What is needed: Please return all lines of the data below containing the string "hignton".

- - -

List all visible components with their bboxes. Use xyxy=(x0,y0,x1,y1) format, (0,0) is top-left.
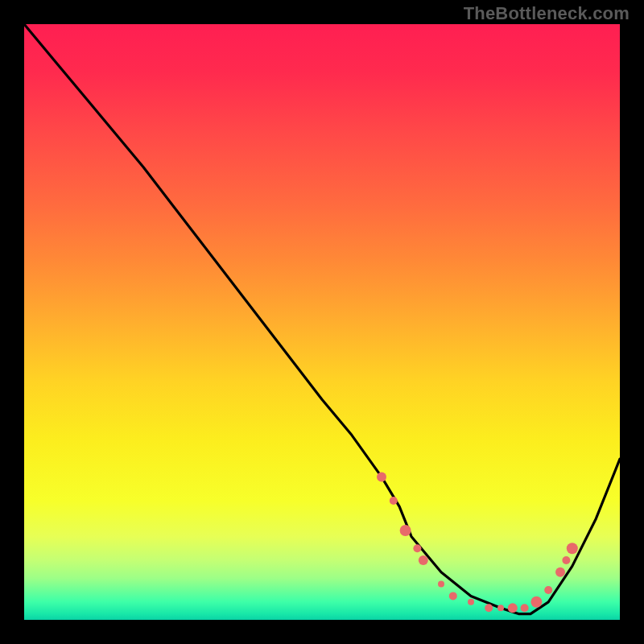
data-point-marker xyxy=(449,592,457,600)
data-point-marker xyxy=(562,556,570,564)
data-point-marker xyxy=(468,599,474,605)
chart-svg xyxy=(24,24,620,620)
curve-markers xyxy=(377,472,578,613)
data-point-marker xyxy=(419,555,428,565)
data-point-marker xyxy=(377,472,386,481)
data-point-marker xyxy=(544,586,552,594)
data-point-marker xyxy=(485,604,493,612)
data-point-marker xyxy=(555,568,565,577)
data-point-marker xyxy=(530,597,542,608)
data-point-marker xyxy=(413,544,421,552)
data-point-marker xyxy=(438,581,444,588)
chart-plot-area xyxy=(24,24,620,620)
chart-frame: TheBottleneck.com xyxy=(0,0,644,644)
data-point-marker xyxy=(400,525,411,536)
data-point-marker xyxy=(508,603,518,613)
data-point-marker xyxy=(567,543,578,554)
watermark-text: TheBottleneck.com xyxy=(464,3,630,24)
data-point-marker xyxy=(521,604,529,612)
data-point-marker xyxy=(497,605,504,611)
data-point-marker xyxy=(390,497,398,505)
bottleneck-curve-line xyxy=(24,24,620,614)
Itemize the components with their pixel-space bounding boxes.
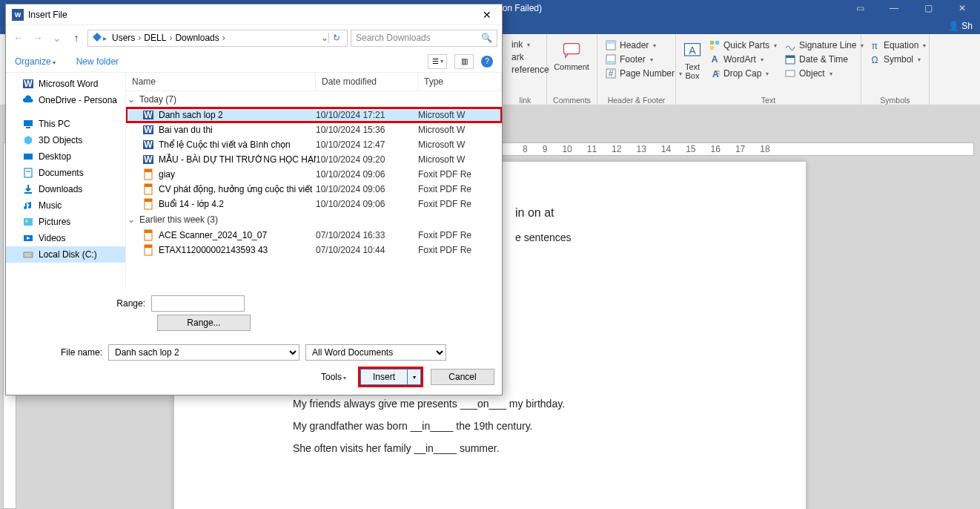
- symbol-button[interactable]: ΩSymbol: [867, 53, 927, 66]
- file-row[interactable]: Buổi 14 - lớp 4.210/10/2024 09:06Foxit P…: [126, 197, 502, 211]
- filename-input[interactable]: Danh sach lop 2: [108, 344, 299, 361]
- tree-item[interactable]: Music: [6, 197, 125, 214]
- tree-item[interactable]: Local Disk (C:): [6, 246, 125, 263]
- insert-file-dialog: W Insert File ✕ ← → ⌄ ↑ ▸ Users DELL Dow…: [5, 4, 503, 395]
- file-row[interactable]: ETAX112000002143593 4307/10/2024 10:44Fo…: [126, 243, 502, 257]
- svg-point-32: [26, 220, 28, 223]
- forward-icon[interactable]: →: [30, 32, 46, 44]
- minimize-icon[interactable]: —: [879, 3, 909, 13]
- reference-button[interactable]: reference: [510, 64, 551, 76]
- search-input[interactable]: Search Downloads 🔍: [351, 30, 497, 47]
- cancel-button[interactable]: Cancel: [431, 369, 494, 385]
- file-row[interactable]: WThể lệ Cuộc thi viết và Bình chọn10/10/…: [126, 137, 502, 152]
- svg-rect-4: [606, 61, 615, 64]
- tree-item[interactable]: Documents: [6, 165, 125, 181]
- file-row[interactable]: WDanh sach lop 210/10/2024 17:21Microsof…: [126, 108, 502, 122]
- footer-button[interactable]: Footer: [603, 53, 683, 66]
- breadcrumb[interactable]: ▸ Users DELL Downloads ⌄ ↻: [87, 30, 348, 47]
- svg-rect-47: [145, 184, 152, 187]
- comment-button[interactable]: Comment: [553, 39, 590, 71]
- col-type: Type: [418, 73, 502, 91]
- dialog-titlebar: W Insert File ✕: [6, 4, 502, 25]
- preview-button[interactable]: ▥: [454, 54, 474, 69]
- svg-rect-9: [710, 41, 714, 45]
- range-input[interactable]: [151, 295, 245, 312]
- tree-item[interactable]: 3D Objects: [6, 132, 125, 148]
- share-button[interactable]: 👤 Sh: [944, 19, 977, 33]
- page-number-button[interactable]: #Page Number: [603, 67, 683, 80]
- link-button[interactable]: ink: [510, 39, 551, 50]
- doc-line: She often visits her family __in____ sum…: [293, 442, 746, 454]
- help-icon[interactable]: ?: [481, 56, 493, 68]
- close-icon[interactable]: ✕: [478, 9, 496, 21]
- tree-item[interactable]: WMicrosoft Word: [6, 76, 125, 92]
- object-button[interactable]: Object: [783, 67, 865, 80]
- doc-line: My grandfather was born __in____ the 19t…: [293, 420, 746, 432]
- view-button[interactable]: ☰: [428, 54, 447, 69]
- close-icon[interactable]: ✕: [947, 3, 977, 13]
- svg-rect-11: [710, 46, 714, 50]
- ribbon-options-icon[interactable]: ▭: [845, 3, 875, 13]
- signature-button[interactable]: Signature Line: [783, 39, 865, 52]
- file-row[interactable]: CV phát động, hưởng ứng cuộc thi viết ..…: [126, 182, 502, 197]
- svg-rect-10: [715, 41, 719, 45]
- tree-item[interactable]: Downloads: [6, 181, 125, 197]
- file-list[interactable]: Name Date modified Type Today (7)WDanh s…: [126, 73, 502, 289]
- file-group[interactable]: Today (7): [126, 91, 502, 108]
- tree-item[interactable]: OneDrive - Persona: [6, 92, 125, 108]
- quick-parts-button[interactable]: Quick Parts: [707, 39, 778, 52]
- doc-sub: e sentences: [515, 231, 746, 243]
- file-row[interactable]: giay10/10/2024 09:06Foxit PDF Re: [126, 167, 502, 182]
- svg-rect-2: [606, 41, 615, 44]
- svg-text:A: A: [689, 45, 696, 56]
- dialog-footer: Range: Range... File name: Danh sach lop…: [6, 289, 502, 395]
- file-group[interactable]: Earlier this week (3): [126, 211, 502, 228]
- filename-label: File name:: [13, 347, 102, 358]
- dialog-nav: ← → ⌄ ↑ ▸ Users DELL Downloads ⌄ ↻ Searc…: [6, 25, 502, 50]
- insert-button[interactable]: Insert: [360, 369, 408, 385]
- svg-text:W: W: [144, 139, 153, 150]
- svg-text:A: A: [712, 54, 718, 65]
- organize-button[interactable]: Organize: [15, 56, 56, 67]
- svg-text:A: A: [712, 69, 719, 79]
- insert-dropdown[interactable]: ▾: [408, 369, 421, 385]
- col-name: Name: [126, 73, 316, 91]
- svg-rect-18: [786, 70, 795, 76]
- equation-button[interactable]: πEquation: [867, 39, 927, 52]
- dialog-toolbar: Organize New folder ☰ ▥ ?: [6, 50, 502, 73]
- svg-text:W: W: [144, 154, 153, 165]
- file-row[interactable]: WMẪU - BÀI DỰ THI TRƯỜNG HỌC HẠNH ...10/…: [126, 152, 502, 167]
- file-row[interactable]: ACE Scanner_2024_10_0707/10/2024 16:33Fo…: [126, 228, 502, 243]
- svg-text:W: W: [144, 110, 153, 120]
- maximize-icon[interactable]: ▢: [913, 3, 943, 13]
- dropcap-button[interactable]: ADrop Cap: [707, 67, 778, 80]
- textbox-button[interactable]: A Text Box: [682, 39, 703, 80]
- header-button[interactable]: Header: [603, 39, 683, 52]
- wordart-button[interactable]: AWordArt: [707, 53, 778, 66]
- tree-item[interactable]: Pictures: [6, 214, 125, 230]
- doc-line: My friends always give me presents ___on…: [293, 398, 746, 410]
- bookmark-button[interactable]: ark: [510, 51, 551, 63]
- up-icon[interactable]: ↑: [68, 32, 85, 44]
- file-row[interactable]: WBai van du thi10/10/2024 15:36Microsoft…: [126, 122, 502, 137]
- tools-button[interactable]: Tools: [321, 372, 346, 382]
- svg-text:#: #: [609, 68, 614, 79]
- window-controls: ▭ — ▢ ✕: [845, 3, 977, 13]
- new-folder-button[interactable]: New folder: [76, 56, 119, 67]
- svg-point-35: [30, 254, 32, 255]
- links-group-label: link: [504, 96, 546, 105]
- filetype-select[interactable]: All Word Documents: [305, 344, 446, 361]
- recent-dropdown[interactable]: ⌄: [49, 32, 65, 44]
- range-label: Range:: [13, 298, 151, 309]
- svg-rect-27: [26, 127, 30, 128]
- back-icon[interactable]: ←: [10, 32, 27, 44]
- svg-text:W: W: [144, 125, 153, 135]
- tree-item[interactable]: Videos: [6, 230, 125, 246]
- datetime-button[interactable]: Date & Time: [783, 53, 865, 66]
- file-list-header[interactable]: Name Date modified Type: [126, 73, 502, 91]
- range-button[interactable]: Range...: [157, 315, 251, 331]
- tree-item[interactable]: This PC: [6, 116, 125, 132]
- dialog-title: Insert File: [28, 10, 478, 20]
- tree-item[interactable]: Desktop: [6, 148, 125, 165]
- folder-tree[interactable]: WMicrosoft WordOneDrive - PersonaThis PC…: [6, 73, 126, 289]
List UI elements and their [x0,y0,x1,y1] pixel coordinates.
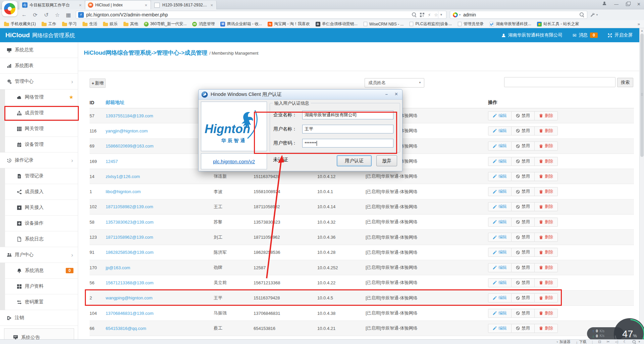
search-query-text[interactable]: admin [463,12,580,17]
edit-button[interactable]: 编辑 [488,278,512,287]
cell-email-link[interactable]: libo@hignton.com [106,189,214,194]
bookmark-item[interactable]: 腾讯企业邮箱 - 收... [220,21,262,27]
delete-button[interactable]: 删除 [535,218,558,227]
abandon-button[interactable]: 放弃 [376,155,397,166]
messages-menu[interactable]: ✉ 消息 0 [573,32,598,38]
edit-button[interactable]: 编辑 [488,293,512,302]
disable-button[interactable]: 禁用 [512,218,535,227]
browser-tab[interactable]: 今目标互联网工作平台 × [19,1,85,9]
maximize-button[interactable] [626,3,630,6]
sidebar-item-注销[interactable]: 注销 [0,310,78,326]
cleaner-icon[interactable]: ✂ [607,340,610,344]
delete-button[interactable]: 删除 [535,293,558,302]
disable-button[interactable]: 禁用 [512,141,535,151]
delete-button[interactable]: 删除 [535,157,558,166]
disable-button[interactable]: 禁用 [512,187,535,196]
tools-menu[interactable]: ▼ [590,12,598,17]
bookmarks-overflow-icon[interactable]: » [638,21,640,26]
bookmark-item[interactable]: 360导航_新一代安... [144,21,187,27]
scrollbar-thumb[interactable] [640,34,644,157]
sidebar-item-设备操作[interactable]: 设备操作 [0,216,78,231]
tab-close-icon[interactable]: × [144,3,148,8]
table-row[interactable]: 123 18711058962@139.com 刘工 18711058962 1… [90,230,634,245]
back-icon[interactable]: ← [21,12,28,18]
delete-button[interactable]: 删除 [535,172,558,181]
sidebar-item-管理中心[interactable]: 管理中心 › [0,74,78,90]
sidebar-item-用户中心[interactable]: 用户中心 › [0,247,78,263]
bookmark-item[interactable]: WiseCRM NBS - ... [363,22,404,26]
dialog-link[interactable]: plc.hignton.com/v2 [213,159,255,164]
tab-close-icon[interactable]: × [210,3,214,8]
edit-button[interactable]: 编辑 [488,202,512,211]
sidebar-item-操作记录[interactable]: 操作记录 › [0,153,78,168]
tab-close-icon[interactable]: × [78,3,82,8]
sidebar-item-系统图表[interactable]: 系统图表 [0,58,78,74]
authenticate-button[interactable]: 用户认证 [337,155,372,166]
url-text[interactable]: plc.hignton.com/V2/admin-member.php [86,12,412,17]
cell-email-link[interactable]: 13706846831@139.com [106,311,214,316]
reload-icon[interactable]: ⟳ [32,12,39,18]
dialog-titlebar[interactable]: Hinode Windows Client 用户认证 – ✕ [199,90,402,100]
zoom-control[interactable]: ▼ [632,340,641,344]
bookmark-item[interactable]: 消息管理 [192,21,215,27]
table-row[interactable]: 91 18628258536@139.com 陈洪军 18628258536 1… [90,245,634,260]
member-filter-select[interactable]: 成员姓名 [365,78,424,88]
bookmark-item[interactable]: 手机收藏夹(1) [4,21,36,27]
bookmark-item[interactable]: 学习 [62,21,77,27]
delete-button[interactable]: 删除 [535,126,558,135]
sidebar-item-系统日志[interactable]: 系统日志 [0,231,78,247]
sidebar-item-成员管理[interactable]: 成员管理 [0,105,78,121]
cell-email-link[interactable]: 15671213368@139.com [106,280,214,285]
table-row[interactable]: 102 18711058982@139.com 王工 18711058982 1… [90,199,634,215]
announce-icon[interactable]: ◁ [615,340,618,344]
bookmark-item[interactable]: PLC远程监控|设备... [409,21,451,27]
address-bar[interactable]: ⚡ plc.hignton.com/V2/admin-member.php ⚡ … [76,11,446,19]
table-row[interactable]: 170 jp@163.com 劲牌 12587 10.0.4.252 [已启用]… [90,260,634,275]
edit-button[interactable]: 编辑 [488,309,512,318]
sidebar-item-管理记录[interactable]: 管理记录 [0,168,78,184]
accelerator-button[interactable]: ◔ 加速器 [556,339,571,344]
screenshot-icon[interactable]: ⊡ [598,340,601,344]
table-row[interactable]: 56 15671213368@139.com 吴立前 15671213368 1… [90,275,634,290]
cell-email-link[interactable]: wangping@hignton.com [106,295,214,300]
company-field-input[interactable]: 湖南华辰智通科技有限公司 [302,111,393,119]
sidebar-item-设备管理[interactable]: 设备管理 [0,137,78,153]
sidebar-item-密码重置[interactable]: 密码重置 [0,294,78,310]
disable-button[interactable]: 禁用 [512,172,535,181]
disable-button[interactable]: 禁用 [512,293,535,302]
sidebar-item-系统总览[interactable]: 系统总览 [0,42,78,58]
night-mode-icon[interactable]: ☾ [623,340,627,344]
table-row[interactable]: 1 libo@hignton.com 李波 15581008924 10.0.4… [90,184,634,199]
qr-code-icon[interactable] [420,13,424,17]
bookmark-item[interactable]: 站长工具 - 站长之家 [537,21,579,27]
cell-email-link[interactable]: 654153816@qq.com [106,326,214,331]
bookmark-star-icon[interactable]: ☆ [434,12,438,17]
edit-button[interactable]: 编辑 [488,141,512,151]
disable-button[interactable]: 禁用 [512,111,535,120]
sidebar-item-网关管理[interactable]: 网关管理 [0,121,78,137]
bookmark-item[interactable]: 生活 [83,21,97,27]
dialog-minimize-icon[interactable]: – [385,92,388,97]
bookmark-item[interactable]: 管理员登录 [458,21,484,27]
delete-button[interactable]: 删除 [535,263,558,272]
sidebar-item-网关接入[interactable]: 网关接入 [0,200,78,216]
bookmark-item[interactable]: 工作 [42,21,56,27]
page-scrollbar[interactable]: ▲ ▼ [639,28,644,339]
delete-button[interactable]: 删除 [535,248,558,257]
edit-button[interactable]: 编辑 [488,233,512,242]
disable-button[interactable]: 禁用 [512,248,535,257]
disable-button[interactable]: 禁用 [512,309,535,318]
delete-button[interactable]: 删除 [535,141,558,151]
lightning-icon[interactable]: ⚡ [428,12,431,17]
scroll-up-icon[interactable]: ▲ [640,29,644,32]
delete-button[interactable]: 删除 [535,324,558,333]
edit-button[interactable]: 编辑 [488,263,512,272]
edit-button[interactable]: 编辑 [488,126,512,135]
password-field-input[interactable]: ******* [302,139,393,148]
sidebar-item-用户资料[interactable]: 用户资料 [0,279,78,294]
bookmark-item[interactable]: 湖南华辰智通科技... [489,21,531,27]
disable-button[interactable]: 禁用 [512,263,535,272]
sidebar-item-成员接入[interactable]: 成员接入 [0,184,78,200]
browser-account-icon[interactable] [602,1,607,7]
url-dropdown-icon[interactable]: ▼ [438,11,444,19]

- - -

Result of this task:
cell-email-link[interactable]: libo@hignton.com [106,189,214,194]
dialog-link[interactable]: plc.hignton.com/v2 [213,159,255,164]
url-text[interactable]: plc.hignton.com/V2/admin-member.php [86,12,412,17]
address-bar[interactable]: ⚡ plc.hignton.com/V2/admin-member.php ⚡ … [76,11,446,19]
cell-email-link[interactable]: wangping@hignton.com [106,295,214,300]
table-row[interactable]: 1 libo@hignton.com 李波 15581008924 10.0.4… [90,184,634,199]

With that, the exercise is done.